Over time, DACA helped young undocumented people transition into adulthood, and prepare for their futures. The average DACA recipient is 25 years old. More than 4 in 10 DACA recipients have been to college, and at least 15% have finished a post-secondary degree. Roughly a quarter (27%) of DACA recipients are currently in school.
Because the policy allows DACA recipients to work lawfully and pursue their careers, many DACA recipients are putting their education and talents to work in critical industries, like construction (58,000), transportation (41,000), healthcare (38,000), and education (20,000). The vast majority of DACA recipients — more than three-quarters (77%) – are currently working in the labor force. DACA has allowed recipients to achieve financial success and stability for their families.
DACA recipients have also grown their families and set down roots in American communities. An estimated 140,000, or about a quarter, of DACA recipients live in a home that they purchased themselves, further helping to fuel the local economy and establish their family in the community. We estimate that at least 150,000 DACA recipients have gotten married since the policy was announced, about 90,000 to a U.S. citizen spouse. And more than 200,000 DACA recipients are parents, with an estimated 100,000 becoming parents for the first time since receiving DACA. Almost the entirety of these 400,000 children born to DACA recipients are U.S. citizens. In these many ways, the livelihoods and welfare of many U.S. citizens—spouses, children, other family members—are dependent on the future of DACA, as the policy has shaped their lives as well.
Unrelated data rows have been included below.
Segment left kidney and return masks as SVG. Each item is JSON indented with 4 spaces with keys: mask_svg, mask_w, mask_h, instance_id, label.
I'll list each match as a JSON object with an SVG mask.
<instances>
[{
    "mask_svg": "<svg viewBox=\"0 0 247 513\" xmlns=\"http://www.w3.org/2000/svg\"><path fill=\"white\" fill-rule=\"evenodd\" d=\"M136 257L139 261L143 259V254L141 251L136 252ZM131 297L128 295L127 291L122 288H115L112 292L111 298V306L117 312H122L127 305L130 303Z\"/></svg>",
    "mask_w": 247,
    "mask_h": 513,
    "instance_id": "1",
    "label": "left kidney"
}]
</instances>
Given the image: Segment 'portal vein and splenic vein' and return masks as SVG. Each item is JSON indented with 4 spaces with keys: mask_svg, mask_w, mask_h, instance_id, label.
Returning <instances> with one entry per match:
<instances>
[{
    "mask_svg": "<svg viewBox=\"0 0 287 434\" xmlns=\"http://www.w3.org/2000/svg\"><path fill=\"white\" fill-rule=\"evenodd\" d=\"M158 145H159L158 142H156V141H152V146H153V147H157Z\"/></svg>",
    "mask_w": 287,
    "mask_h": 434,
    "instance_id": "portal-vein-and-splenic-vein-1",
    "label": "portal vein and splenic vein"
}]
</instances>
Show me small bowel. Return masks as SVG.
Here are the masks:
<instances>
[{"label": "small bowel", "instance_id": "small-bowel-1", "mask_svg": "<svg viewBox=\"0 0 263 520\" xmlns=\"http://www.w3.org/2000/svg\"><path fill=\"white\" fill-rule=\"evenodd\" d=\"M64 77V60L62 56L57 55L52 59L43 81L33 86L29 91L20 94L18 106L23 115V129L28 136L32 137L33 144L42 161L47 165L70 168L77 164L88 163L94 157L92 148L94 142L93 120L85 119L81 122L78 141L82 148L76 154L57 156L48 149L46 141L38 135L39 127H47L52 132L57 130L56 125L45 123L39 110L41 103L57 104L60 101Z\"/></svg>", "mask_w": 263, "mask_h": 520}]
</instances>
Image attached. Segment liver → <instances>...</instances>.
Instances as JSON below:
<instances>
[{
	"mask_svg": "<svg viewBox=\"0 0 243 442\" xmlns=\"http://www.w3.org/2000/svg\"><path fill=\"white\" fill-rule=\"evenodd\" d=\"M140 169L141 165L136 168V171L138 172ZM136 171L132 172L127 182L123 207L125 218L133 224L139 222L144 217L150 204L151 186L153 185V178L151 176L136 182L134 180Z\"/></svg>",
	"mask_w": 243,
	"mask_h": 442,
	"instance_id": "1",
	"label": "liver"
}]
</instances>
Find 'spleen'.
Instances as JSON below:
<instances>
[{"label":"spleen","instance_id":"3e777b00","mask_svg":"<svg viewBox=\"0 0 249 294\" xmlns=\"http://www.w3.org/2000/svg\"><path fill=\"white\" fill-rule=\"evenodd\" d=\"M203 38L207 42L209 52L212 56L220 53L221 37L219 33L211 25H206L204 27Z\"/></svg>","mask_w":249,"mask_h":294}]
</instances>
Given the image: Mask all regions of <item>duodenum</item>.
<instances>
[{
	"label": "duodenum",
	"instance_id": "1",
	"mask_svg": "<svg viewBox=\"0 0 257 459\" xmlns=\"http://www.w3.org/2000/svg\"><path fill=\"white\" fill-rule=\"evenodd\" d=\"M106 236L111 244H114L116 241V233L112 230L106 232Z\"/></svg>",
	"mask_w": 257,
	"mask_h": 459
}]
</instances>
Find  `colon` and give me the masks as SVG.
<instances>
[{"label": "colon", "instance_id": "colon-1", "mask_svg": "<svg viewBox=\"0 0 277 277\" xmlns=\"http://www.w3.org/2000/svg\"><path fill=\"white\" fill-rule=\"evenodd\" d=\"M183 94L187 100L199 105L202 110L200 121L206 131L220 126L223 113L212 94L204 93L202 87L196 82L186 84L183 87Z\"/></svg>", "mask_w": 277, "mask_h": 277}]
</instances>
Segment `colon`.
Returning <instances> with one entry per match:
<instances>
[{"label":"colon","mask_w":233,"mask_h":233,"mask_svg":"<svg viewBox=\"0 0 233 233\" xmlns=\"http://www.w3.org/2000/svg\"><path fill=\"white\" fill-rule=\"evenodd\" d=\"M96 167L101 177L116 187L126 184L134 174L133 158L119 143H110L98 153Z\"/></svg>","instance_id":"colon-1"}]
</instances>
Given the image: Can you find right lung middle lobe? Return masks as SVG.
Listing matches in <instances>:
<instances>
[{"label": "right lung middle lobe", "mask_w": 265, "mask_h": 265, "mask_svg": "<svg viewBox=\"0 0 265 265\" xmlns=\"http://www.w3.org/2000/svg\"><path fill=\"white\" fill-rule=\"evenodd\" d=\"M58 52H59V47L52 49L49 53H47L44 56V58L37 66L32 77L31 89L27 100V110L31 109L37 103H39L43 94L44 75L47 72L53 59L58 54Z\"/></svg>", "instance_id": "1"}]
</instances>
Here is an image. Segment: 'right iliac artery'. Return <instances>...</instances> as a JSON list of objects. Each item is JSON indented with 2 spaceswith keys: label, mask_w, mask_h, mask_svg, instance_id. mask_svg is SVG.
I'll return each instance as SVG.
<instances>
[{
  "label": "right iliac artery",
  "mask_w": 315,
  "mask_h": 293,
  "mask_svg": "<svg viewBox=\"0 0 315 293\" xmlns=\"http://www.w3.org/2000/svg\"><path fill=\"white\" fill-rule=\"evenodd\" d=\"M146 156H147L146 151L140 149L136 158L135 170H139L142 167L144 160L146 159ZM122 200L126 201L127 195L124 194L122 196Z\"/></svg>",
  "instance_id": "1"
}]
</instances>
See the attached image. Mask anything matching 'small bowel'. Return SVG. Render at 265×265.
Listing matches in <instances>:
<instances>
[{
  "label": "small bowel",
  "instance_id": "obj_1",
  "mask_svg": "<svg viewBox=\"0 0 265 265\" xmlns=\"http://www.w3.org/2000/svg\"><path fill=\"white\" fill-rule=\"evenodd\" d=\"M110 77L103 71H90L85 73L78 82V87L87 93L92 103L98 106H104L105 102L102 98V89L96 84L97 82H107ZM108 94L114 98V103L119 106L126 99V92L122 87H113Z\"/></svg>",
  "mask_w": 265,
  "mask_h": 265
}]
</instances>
For all of its benefits, DACA has significant limitations, as well. DACA protections are issued at the discretion of the government, and have to be renewed every two years6, leaving applicants and recipients alike with persistent uncertainty about their future. And a future administration could end the policy, as the Trump Administration attempted to do multiple times. Because of the policy’s narrow eligibility criteria, millions of Dreamers who came to the U.S. at a young age are not eligible to apply for DACA, including nearly all of the 600,000 undocumented K-12 students in classrooms across the U.S.
“A pathway to citizenship is critical to keep families together and drive America’s recovery.“
Now, DACA recipients are once again caught in limbo and uncertainty as a federal judge is trying to end DACA protections for Dreamers. After decades in the United States and nine years living with DACA, these hundreds of thousands of undocumented Americans face an uncertain future without urgent action from the Congress and the Biden Administration to allow them to continue living the lives that they have built here.
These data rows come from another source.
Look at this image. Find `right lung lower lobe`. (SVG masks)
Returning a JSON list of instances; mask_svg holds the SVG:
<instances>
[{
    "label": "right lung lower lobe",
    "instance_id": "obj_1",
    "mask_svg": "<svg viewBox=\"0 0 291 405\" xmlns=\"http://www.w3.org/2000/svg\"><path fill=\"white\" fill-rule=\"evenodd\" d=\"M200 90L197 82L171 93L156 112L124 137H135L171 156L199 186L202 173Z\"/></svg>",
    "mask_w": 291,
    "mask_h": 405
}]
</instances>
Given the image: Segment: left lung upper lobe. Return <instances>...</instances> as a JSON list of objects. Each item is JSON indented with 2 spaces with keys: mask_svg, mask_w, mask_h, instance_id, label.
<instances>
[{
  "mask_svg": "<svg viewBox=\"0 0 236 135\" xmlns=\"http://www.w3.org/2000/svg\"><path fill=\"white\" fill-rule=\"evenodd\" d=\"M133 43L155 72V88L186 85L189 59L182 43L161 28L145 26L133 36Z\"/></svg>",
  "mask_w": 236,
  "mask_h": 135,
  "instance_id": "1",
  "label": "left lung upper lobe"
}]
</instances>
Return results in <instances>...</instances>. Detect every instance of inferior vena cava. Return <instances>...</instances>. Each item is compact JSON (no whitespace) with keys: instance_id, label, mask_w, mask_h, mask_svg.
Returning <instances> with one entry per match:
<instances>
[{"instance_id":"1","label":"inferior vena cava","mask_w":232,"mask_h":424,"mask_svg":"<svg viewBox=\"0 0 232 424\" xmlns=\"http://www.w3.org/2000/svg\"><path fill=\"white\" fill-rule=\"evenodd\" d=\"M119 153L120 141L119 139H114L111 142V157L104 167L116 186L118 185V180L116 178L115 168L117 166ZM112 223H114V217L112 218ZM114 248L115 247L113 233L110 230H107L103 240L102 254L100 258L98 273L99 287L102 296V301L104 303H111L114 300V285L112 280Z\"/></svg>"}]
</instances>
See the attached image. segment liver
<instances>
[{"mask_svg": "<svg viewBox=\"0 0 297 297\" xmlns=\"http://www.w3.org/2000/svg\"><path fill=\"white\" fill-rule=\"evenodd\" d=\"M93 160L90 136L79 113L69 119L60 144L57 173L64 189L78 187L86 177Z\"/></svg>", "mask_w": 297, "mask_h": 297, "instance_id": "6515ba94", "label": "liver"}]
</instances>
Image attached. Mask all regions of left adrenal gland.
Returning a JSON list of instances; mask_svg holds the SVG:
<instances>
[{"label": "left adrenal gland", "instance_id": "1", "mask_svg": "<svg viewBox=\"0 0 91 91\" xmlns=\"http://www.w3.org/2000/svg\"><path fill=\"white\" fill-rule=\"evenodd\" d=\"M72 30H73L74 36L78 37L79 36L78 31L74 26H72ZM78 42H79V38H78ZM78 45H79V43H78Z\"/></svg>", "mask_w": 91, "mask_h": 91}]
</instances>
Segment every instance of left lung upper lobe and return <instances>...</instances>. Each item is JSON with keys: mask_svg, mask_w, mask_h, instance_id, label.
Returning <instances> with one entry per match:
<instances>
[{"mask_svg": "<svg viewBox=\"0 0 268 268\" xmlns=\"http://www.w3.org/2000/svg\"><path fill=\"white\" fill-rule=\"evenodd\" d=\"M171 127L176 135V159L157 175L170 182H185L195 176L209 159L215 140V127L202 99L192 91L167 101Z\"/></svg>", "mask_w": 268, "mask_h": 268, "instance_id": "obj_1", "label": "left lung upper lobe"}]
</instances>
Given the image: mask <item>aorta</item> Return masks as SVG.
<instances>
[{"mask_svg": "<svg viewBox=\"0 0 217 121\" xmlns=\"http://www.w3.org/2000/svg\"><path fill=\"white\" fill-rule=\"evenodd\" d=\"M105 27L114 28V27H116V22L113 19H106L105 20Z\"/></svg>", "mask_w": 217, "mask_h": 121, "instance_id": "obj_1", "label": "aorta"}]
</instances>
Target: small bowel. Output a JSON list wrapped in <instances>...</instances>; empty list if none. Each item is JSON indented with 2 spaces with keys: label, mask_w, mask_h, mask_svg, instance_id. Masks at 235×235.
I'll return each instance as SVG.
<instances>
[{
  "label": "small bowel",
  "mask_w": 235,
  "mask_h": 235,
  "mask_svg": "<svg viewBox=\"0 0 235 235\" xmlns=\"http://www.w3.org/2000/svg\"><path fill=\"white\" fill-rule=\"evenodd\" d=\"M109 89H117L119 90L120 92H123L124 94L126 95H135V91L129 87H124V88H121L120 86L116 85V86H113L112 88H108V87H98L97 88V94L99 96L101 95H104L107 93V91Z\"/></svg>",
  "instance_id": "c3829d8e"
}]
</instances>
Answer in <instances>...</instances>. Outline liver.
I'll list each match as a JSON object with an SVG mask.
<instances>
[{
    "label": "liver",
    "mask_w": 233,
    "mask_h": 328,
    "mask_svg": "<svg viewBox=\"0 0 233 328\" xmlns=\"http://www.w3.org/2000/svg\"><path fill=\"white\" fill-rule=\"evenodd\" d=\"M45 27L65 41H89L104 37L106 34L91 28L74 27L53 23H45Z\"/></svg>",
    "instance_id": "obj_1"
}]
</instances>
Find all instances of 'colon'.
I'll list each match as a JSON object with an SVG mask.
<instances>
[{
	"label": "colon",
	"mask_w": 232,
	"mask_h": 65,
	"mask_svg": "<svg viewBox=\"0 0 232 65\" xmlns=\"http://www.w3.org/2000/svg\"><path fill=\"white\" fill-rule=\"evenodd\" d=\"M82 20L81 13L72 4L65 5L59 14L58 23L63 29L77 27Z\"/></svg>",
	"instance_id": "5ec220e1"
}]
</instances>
There is no time to waste. Congress must provide immigration relief for DACA recipients, Dreamers who are ineligible for DACA, and other undocumented immigrants in its 2021 budget reconciliation legislation. And the Biden Administration needs to carry through fully on its promise to fortify and strengthen the DACA policy through formal rulemaking.
Ultimately, a pathway to citizenship is critical to keep families together and drive America’s recovery, and must be a priority even alongside these narrower steps.